Recorded data ::
- - - - - - -

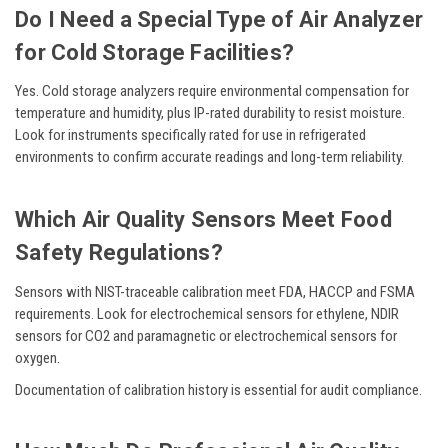
Do I Need a Special Type of Air Analyzer
for Cold Storage Facilities?
Yes. Cold storage analyzers require environmental compensation for
temperature and humidity, plus IP-rated durability to resist moisture.
Look for instruments specifically rated for use in refrigerated
environments to confirm accurate readings and long-term reliability.
Which Air Quality Sensors Meet Food
Safety Regulations?
Sensors with NIST-traceable calibration meet FDA, HACCP and FSMA
requirements. Look for electrochemical sensors for ethylene, NDIR
sensors for CO2 and paramagnetic or electrochemical sensors for
oxygen.
Documentation of calibration history is essential for audit compliance.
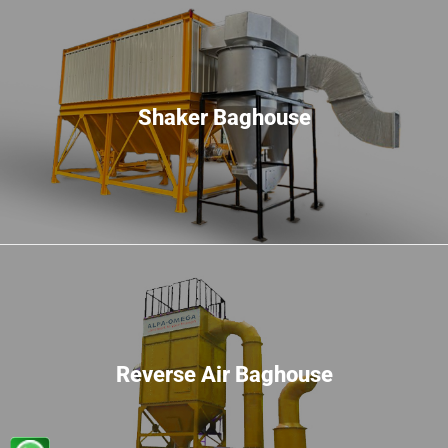
Shaker Baghouse
Reverse Air Baghouse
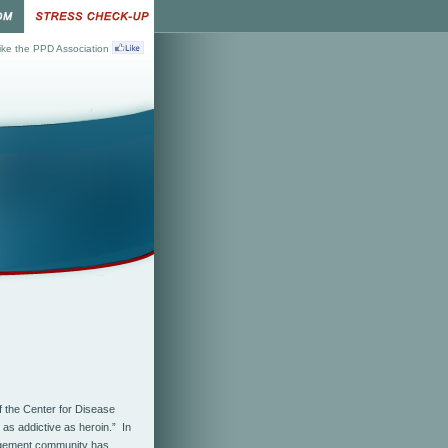
ke the PPD Association
f the Center for Disease
 as addictive as heroin.” In
nagement community has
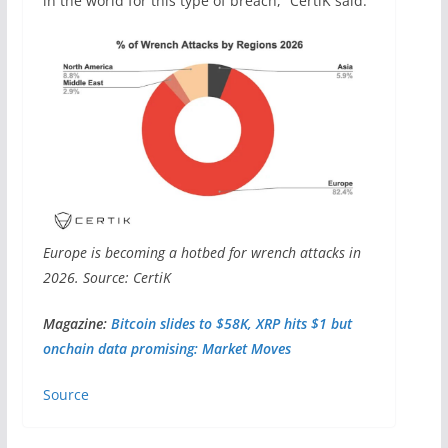
in the world for this type of breach,” CertiK said.
Europe is becoming a hotbed for wrench attacks in
2026. Source: CertiK
Magazine:
Bitcoin slides to $58K, XRP hits $1 but
onchain data promising: Market Moves
Source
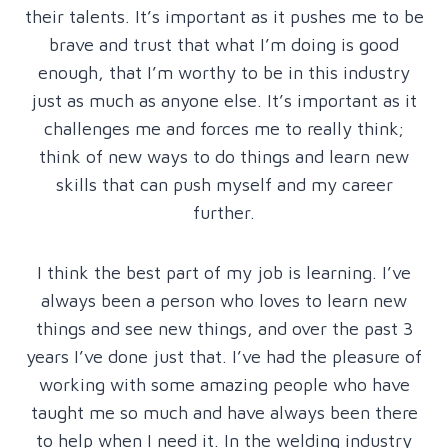
their talents. It’s important as it pushes me to be
brave and trust that what I’m doing is good
enough, that I’m worthy to be in this industry
just as much as anyone else. It’s important as it
challenges me and forces me to really think;
think of new ways to do things and learn new
skills that can push myself and my career
further.
I think the best part of my job is learning. I’ve
always been a person who loves to learn new
things and see new things, and over the past 3
years I’ve done just that. I’ve had the pleasure of
working with some amazing people who have
taught me so much and have always been there
to help when I need it. In the welding industry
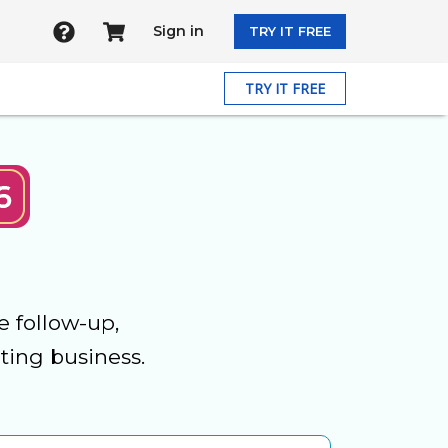
Sign in
TRY IT FREE
TRY IT FREE
e follow-up,
ting business.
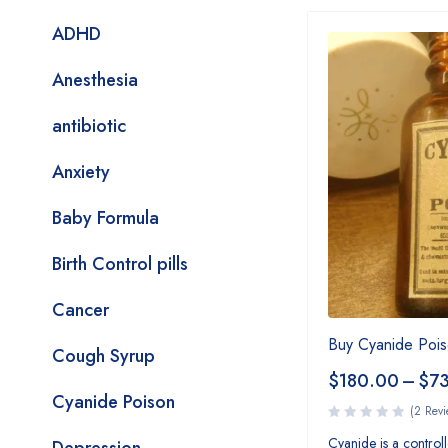
ADHD
Anesthesia
antibiotic
Anxiety
Baby Formula
Birth Control pills
Cancer
Buy Cyanide Pois
Cough Syrup
$
180.00
–
$
7
Cyanide Poison
(2 Revi
Cyanide is a controlle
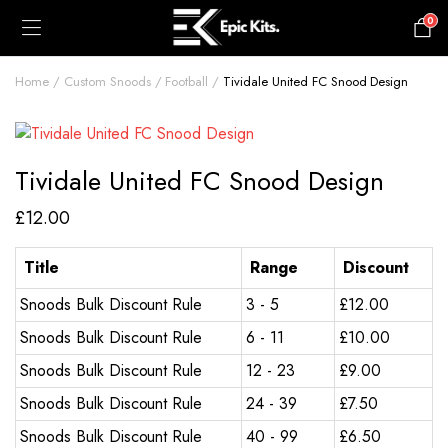
0
£
0.00
Home
Custom Snoods
Football
Tividale United FC Snood Design
Tividale United FC Snood Design
£
12.00
Title
Range
Discount
Snoods Bulk Discount Rule
3 - 5
£
12.00
Snoods Bulk Discount Rule
6 - 11
£
10.00
Snoods Bulk Discount Rule
12 - 23
£
9.00
Snoods Bulk Discount Rule
24 - 39
£
7.50
Snoods Bulk Discount Rule
40 - 99
£
6.50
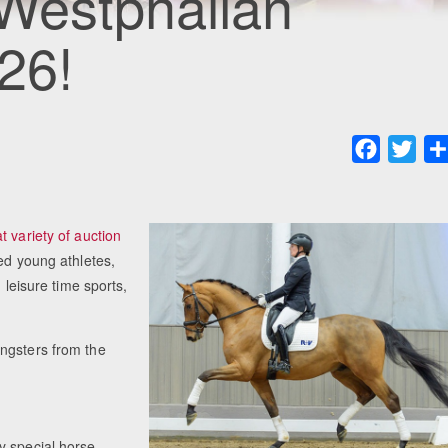
 Westphalian
26!
Faceboo
Twit
t variety of auction
ed young athletes,
 leisure time sports,
ngsters from the
y special horse.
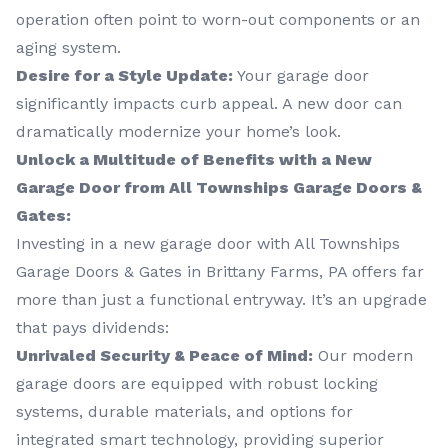
operation often point to worn-out components or an
aging system.
Desire for a Style Update:
Your garage door
significantly impacts curb appeal. A new door can
dramatically modernize your home’s look.
Unlock a Multitude of Benefits with a New
Garage Door from All Townships Garage Doors &
Gates:
Investing in a new garage door with All Townships
Garage Doors & Gates in Brittany Farms, PA offers far
more than just a functional entryway. It’s an upgrade
that pays dividends:
Unrivaled Security & Peace of Mind:
Our modern
garage doors are equipped with robust locking
systems, durable materials, and options for
integrated smart technology, providing superior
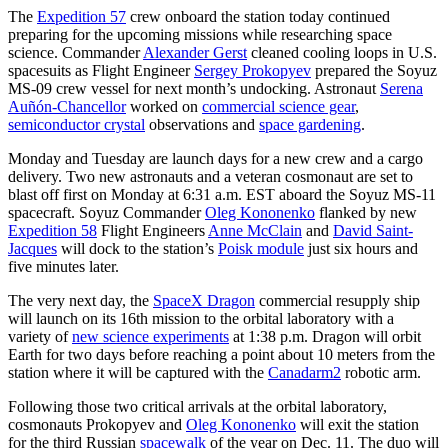
The
Expedition 57
crew onboard the station today continued
preparing for the upcoming missions while researching space
science. Commander
Alexander Gerst
cleaned cooling loops in U.S.
spacesuits as Flight Engineer
Sergey Prokopyev
prepared the Soyuz
MS-09 crew vessel for next month’s undocking. Astronaut
Serena
Auñón-Chancellor
worked on
commercial science gear
,
semiconductor crystal
observations and
space gardening
.
Monday and Tuesday are launch days for a new crew and a cargo
delivery. Two new astronauts and a veteran cosmonaut are set to
blast off first on Monday at 6:31 a.m. EST aboard the Soyuz MS-11
spacecraft. Soyuz Commander
Oleg Kononenko
flanked by new
Expedition 58
Flight Engineers
Anne McClain
and
David Saint-
Jacques
will dock to the station’s
Poisk module
just six hours and
five minutes later.
The very next day, the
SpaceX Dragon
commercial resupply ship
will launch on its 16th mission to the orbital laboratory with a
variety of
new science experiments
at 1:38 p.m. Dragon will orbit
Earth for two days before reaching a point about 10 meters from the
station where it will be captured with the
Canadarm2
robotic arm.
Following those two critical arrivals at the orbital laboratory,
cosmonauts Prokopyev and
Oleg Kononenko
will exit the station
for the third Russian
spacewalk
of the year on Dec. 11. The duo will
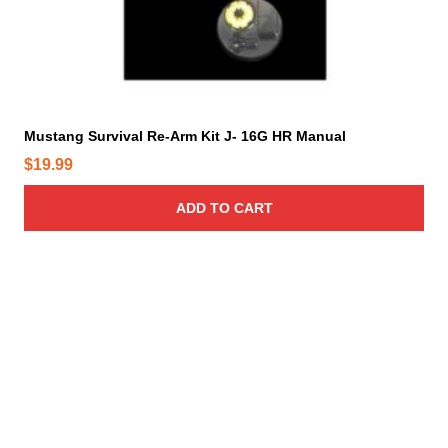
Mustang Survival Re-Arm Kit J- 16G HR Manual
$
19.99
ADD TO CART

- - - - - - -

Work to be completed :: Each of the entries above must be copied exactly, but the pictures stay out.

Finished exercise ::
Do I Need a Special Type of Air Analyzer
for Cold Storage Facilities?
Yes. Cold storage analyzers require environmental compensation for
temperature and humidity, plus IP-rated durability to resist moisture.
Look for instruments specifically rated for use in refrigerated
environments to confirm accurate readings and long-term reliability.
Which Air Quality Sensors Meet Food
Safety Regulations?
Sensors with NIST-traceable calibration meet FDA, HACCP and FSMA
requirements. Look for electrochemical sensors for ethylene, NDIR
sensors for CO2 and paramagnetic or electrochemical sensors for
oxygen.
Documentation of calibration history is essential for audit compliance.
Shaker Baghouse
Reverse Air Baghouse
ke the PPD Association
f the Center for Disease
 as addictive as heroin.” In
nagement community has
in the world for this type of breach,” CertiK said.
Europe is becoming a hotbed for wrench attacks in
2026. Source: CertiK
Magazine:
Bitcoin slides to $58K, XRP hits $1 but
onchain data promising: Market Moves
Source
their talents. It’s important as it pushes me to be
brave and trust that what I’m doing is good
enough, that I’m worthy to be in this industry
just as much as anyone else. It’s important as it
challenges me and forces me to really think;
think of new ways to do things and learn new
skills that can push myself and my career
further.
I think the best part of my job is learning. I’ve
always been a person who loves to learn new
things and see new things, and over the past 3
years I’ve done just that. I’ve had the pleasure of
working with some amazing people who have
taught me so much and have always been there
to help when I need it. In the welding industry
Sign in
TRY IT FREE
TRY IT FREE
e follow-up,
ting business.
ADHD
Anesthesia
antibiotic
Anxiety
Baby Formula
Birth Control pills
Cancer
Buy Cyanide Pois
Cough Syrup
$
180.00
–
$
7
Cyanide Poison
(2 Revi
Cyanide is a controlle
0
£
0.00
Home
Custom Snoods
Football
Tividale United FC Snood Design
Tividale United FC Snood Design
£
12.00
Title
Range
Discount
Snoods Bulk Discount Rule
3 - 5
£
12.00
Snoods Bulk Discount Rule
6 - 11
£
10.00
Snoods Bulk Discount Rule
12 - 23
£
9.00
Snoods Bulk Discount Rule
24 - 39
£
7.50
Snoods Bulk Discount Rule
40 - 99
£
6.50
 Westphalian
26!
Faceboo
Twit
t variety of auction
ed young athletes,
 leisure time sports,
ngsters from the
y special horse.
operation often point to worn-out components or an
aging system.
Desire for a Style Update:
Your garage door
significantly impacts curb appeal. A new door can
dramatically modernize your home’s look.
Unlock a Multitude of Benefits with a New
Garage Door from All Townships Garage Doors &
Gates:
Investing in a new garage door with All Townships
Garage Doors & Gates in Brittany Farms, PA offers far
more than just a functional entryway. It’s an upgrade
that pays dividends:
Unrivaled Security & Peace of Mind:
Our modern
garage doors are equipped with robust locking
systems, durable materials, and options for
integrated smart technology, providing superior
The
Expedition 57
crew onboard the station today continued
preparing for the upcoming missions while researching space
science. Commander
Alexander Gerst
cleaned cooling loops in U.S.
spacesuits as Flight Engineer
Sergey Prokopyev
prepared the Soyuz
MS-09 crew vessel for next month’s undocking. Astronaut
Serena
Auñón-Chancellor
worked on
commercial science gear
,
semiconductor crystal
observations and
space gardening
.
Monday and Tuesday are launch days for a new crew and a cargo
delivery. Two new astronauts and a veteran cosmonaut are set to
blast off first on Monday at 6:31 a.m. EST aboard the Soyuz MS-11
spacecraft. Soyuz Commander
Oleg Kononenko
flanked by new
Expedition 58
Flight Engineers
Anne McClain
and
David Saint-
Jacques
will dock to the station’s
Poisk module
just six hours and
five minutes later.
The very next day, the
SpaceX Dragon
commercial resupply ship
will launch on its 16th mission to the orbital laboratory with a
variety of
new science experiments
at 1:38 p.m. Dragon will orbit
Earth for two days before reaching a point about 10 meters from the
station where it will be captured with the
Canadarm2
robotic arm.
Following those two critical arrivals at the orbital laboratory,
cosmonauts Prokopyev and
Oleg Kononenko
will exit the station
for the third Russian
spacewalk
of the year on Dec. 11. The duo will
Mustang Survival Re-Arm Kit J- 16G HR Manual
$
19.99
ADD TO CART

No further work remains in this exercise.